Cost: 10 soles (roughly $3 USD)

When: We visited in the late morning (around 11am), and found the church empty and quiet, save for two other tourists.


We spent our first Cusco evening in this part of the city, and we’re so glad we did because this turned out to be our favorite neighborhood! Boasting charmingly narrow streets, hipster coffee shops, trendy boutiques, old churches, delicious restaurants and amazing views of the city, San Blas is an incredibly unique part of Cusco. I highly recommend that you either stay or explore here.


When: I would advise roaming this area in the early morning. In the late morning to mid afternoon, it gets more crowded with both tourists and taxis. But any time you visit here will still be lovely.

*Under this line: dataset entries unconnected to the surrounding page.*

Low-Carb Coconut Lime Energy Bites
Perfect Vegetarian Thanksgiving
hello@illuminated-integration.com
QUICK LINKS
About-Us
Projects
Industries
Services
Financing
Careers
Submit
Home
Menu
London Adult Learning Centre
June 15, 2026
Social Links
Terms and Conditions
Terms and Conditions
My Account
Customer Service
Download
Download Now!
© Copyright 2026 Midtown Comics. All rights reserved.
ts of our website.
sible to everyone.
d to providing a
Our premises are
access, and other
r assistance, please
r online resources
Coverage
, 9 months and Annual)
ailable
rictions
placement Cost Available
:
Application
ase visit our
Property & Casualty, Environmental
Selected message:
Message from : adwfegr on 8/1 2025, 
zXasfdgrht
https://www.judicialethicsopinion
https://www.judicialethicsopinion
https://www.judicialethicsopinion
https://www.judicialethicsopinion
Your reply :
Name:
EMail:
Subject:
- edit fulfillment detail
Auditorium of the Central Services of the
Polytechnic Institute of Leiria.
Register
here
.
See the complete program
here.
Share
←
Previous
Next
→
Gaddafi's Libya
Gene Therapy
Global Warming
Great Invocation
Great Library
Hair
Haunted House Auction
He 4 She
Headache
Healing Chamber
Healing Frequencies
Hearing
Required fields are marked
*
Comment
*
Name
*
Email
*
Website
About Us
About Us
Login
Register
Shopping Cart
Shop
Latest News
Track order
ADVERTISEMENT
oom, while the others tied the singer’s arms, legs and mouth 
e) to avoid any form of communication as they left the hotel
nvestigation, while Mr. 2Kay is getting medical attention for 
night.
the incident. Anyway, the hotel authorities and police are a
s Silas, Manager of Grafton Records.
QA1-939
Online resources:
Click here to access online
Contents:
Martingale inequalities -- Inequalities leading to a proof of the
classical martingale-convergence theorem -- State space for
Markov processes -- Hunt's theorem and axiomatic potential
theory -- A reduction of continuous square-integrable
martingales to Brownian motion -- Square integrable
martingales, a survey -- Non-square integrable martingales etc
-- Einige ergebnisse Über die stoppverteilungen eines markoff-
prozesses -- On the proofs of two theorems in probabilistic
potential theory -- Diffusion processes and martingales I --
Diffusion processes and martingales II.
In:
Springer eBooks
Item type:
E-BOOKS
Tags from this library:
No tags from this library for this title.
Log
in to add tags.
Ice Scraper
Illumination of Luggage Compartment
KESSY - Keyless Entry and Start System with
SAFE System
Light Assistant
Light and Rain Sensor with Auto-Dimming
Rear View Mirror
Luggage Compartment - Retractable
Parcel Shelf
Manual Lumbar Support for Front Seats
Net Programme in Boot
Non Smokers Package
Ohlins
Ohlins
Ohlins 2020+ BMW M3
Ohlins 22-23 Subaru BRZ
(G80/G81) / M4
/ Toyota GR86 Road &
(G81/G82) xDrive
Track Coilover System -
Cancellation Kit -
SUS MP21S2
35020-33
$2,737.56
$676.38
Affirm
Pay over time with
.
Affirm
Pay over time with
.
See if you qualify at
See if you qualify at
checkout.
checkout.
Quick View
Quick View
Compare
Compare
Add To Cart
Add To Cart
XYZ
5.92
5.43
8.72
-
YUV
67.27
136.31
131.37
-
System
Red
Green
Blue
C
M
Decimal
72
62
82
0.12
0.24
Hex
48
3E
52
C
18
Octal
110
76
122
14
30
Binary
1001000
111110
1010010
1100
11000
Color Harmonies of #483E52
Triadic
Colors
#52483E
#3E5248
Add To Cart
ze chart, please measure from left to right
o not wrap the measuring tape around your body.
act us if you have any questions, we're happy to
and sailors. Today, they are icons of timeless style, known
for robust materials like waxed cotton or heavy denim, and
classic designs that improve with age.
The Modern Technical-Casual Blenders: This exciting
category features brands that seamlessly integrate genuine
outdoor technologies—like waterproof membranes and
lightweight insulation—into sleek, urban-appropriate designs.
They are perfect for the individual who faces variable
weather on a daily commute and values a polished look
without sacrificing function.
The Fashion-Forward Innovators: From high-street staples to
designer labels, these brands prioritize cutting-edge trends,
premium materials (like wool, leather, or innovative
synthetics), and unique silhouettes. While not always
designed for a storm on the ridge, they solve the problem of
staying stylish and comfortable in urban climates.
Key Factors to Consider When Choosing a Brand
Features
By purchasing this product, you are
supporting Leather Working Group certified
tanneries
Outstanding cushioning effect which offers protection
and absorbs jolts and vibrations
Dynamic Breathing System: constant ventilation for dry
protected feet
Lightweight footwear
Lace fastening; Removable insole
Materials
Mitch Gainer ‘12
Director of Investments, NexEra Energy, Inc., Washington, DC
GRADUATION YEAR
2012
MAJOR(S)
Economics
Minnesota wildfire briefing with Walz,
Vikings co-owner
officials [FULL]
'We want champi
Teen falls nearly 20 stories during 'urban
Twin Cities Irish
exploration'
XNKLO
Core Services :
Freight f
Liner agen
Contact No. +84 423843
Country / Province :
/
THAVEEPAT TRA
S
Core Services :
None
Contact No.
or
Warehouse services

Qorikancha was by far the most fascinating stop for us in Cusco. This was once the temple of the sun and the most important religious spot for the Incas, but was built over as the Santo Domingo church and convent for the Spanish. While the majority of this church looks European in design, some of the foundation is still the original Inca stonework.

In addition to the unique juxtaposition of architectural styles, Qorikancha has a beautiful outdoor garden that’s worth a look.


Cost: 15 soles (roughly $5 USD)

Open: 8:30am – 5:30pm

Where: Santo Domingo s/n, Cusco 08000, Peru

When: We went in the late afternoon, but found that they were just about to close and we had to rush through. Early morning would probably be the best time to visit here.


This could have been lumped into the general San Blas bullet point as an aforementioned hipster coffee shop, but we went here multiple times and it felt cute enough to get its own paragraph. This café was one of our favorite spots for coffee, juice and snacks! And it has a beautiful view of the streets of San Blas.

Open: 8:15am – 7pm

Where: Atoqsayk’uchi, Cusco 08000, Peru

When: Whenever you’re on the street below, just look up and see whether the most ideal window seat overlooking the streets of San Blas is unoccupied. If nobody’s there, GO FOR IT!


This stone is one of the most famous examples of Incan architecture, and is part of the wall for the Archbishop’s Palace in Cusco (a popular Moorish-style museum). Since the stone is on the outer wall, it’s worth walking by on your way from Plaza de Armas to the San Blas district.

NOTE: I am not near the actual specific 12-angled stone in this shot. It was too crowded, so I settled for this other wall spot. You know.

Where: Calle Hatunrumiyoc 480, Cusco 08000, Peru

When: As is evidenced by my photo NOT actually with the 12-angled stone, it gets very crowded in this alleyway midday. If you want to get a good look at the stone, I’d suggest early morning.


San Cristobal is another church located on a hillside overlooking the main square of Cusco. While it’s quite difficult to make the trek up if you’re not acclimated to the altitude yet, the views are really something spectacular. The bell tower in particular is a great vantage point!

Where: Resbalosa, Cusco 08000, Peru


This is one of the most vibrant markets in Cusco, and visiting will fill your eyes, ears and nostrils with so many different colors, sounds and smells. This is a fun place to peruse and could even be a one stop shop for food and souvenirs—as long as you have no issues with bartering!


Open: 9am – 6pm

Where: On Calle Santa Clara between Thupaq Amaru & Cascaparo


If I’m being honest, the only reason to stop by here is if you’re already headed to Saqsaywaman, since they’re a 5-10 minute walk from each other. The views are lovely looking down on Cusco, and it’s fun to see the 8-meters (26-feet) Cristo Blanco. However, it’s very difficult to take photos with him due to a fence that was put up around him.

(Fun fact—the statue was a gift from Palestinian Christians who sought refuge in Cusco after WWII!)

Cost: Free!

Open: 8am – 7pm (although I’m not sure how they’d moderate this since it’s on an open hilltop!)


1 thought on “The Ultimate Photo Guide to Cusco”

  1. This is such a wonderful post!! Love all of the details and your gorgeous photography!! Can’t wait to visit these places someday!!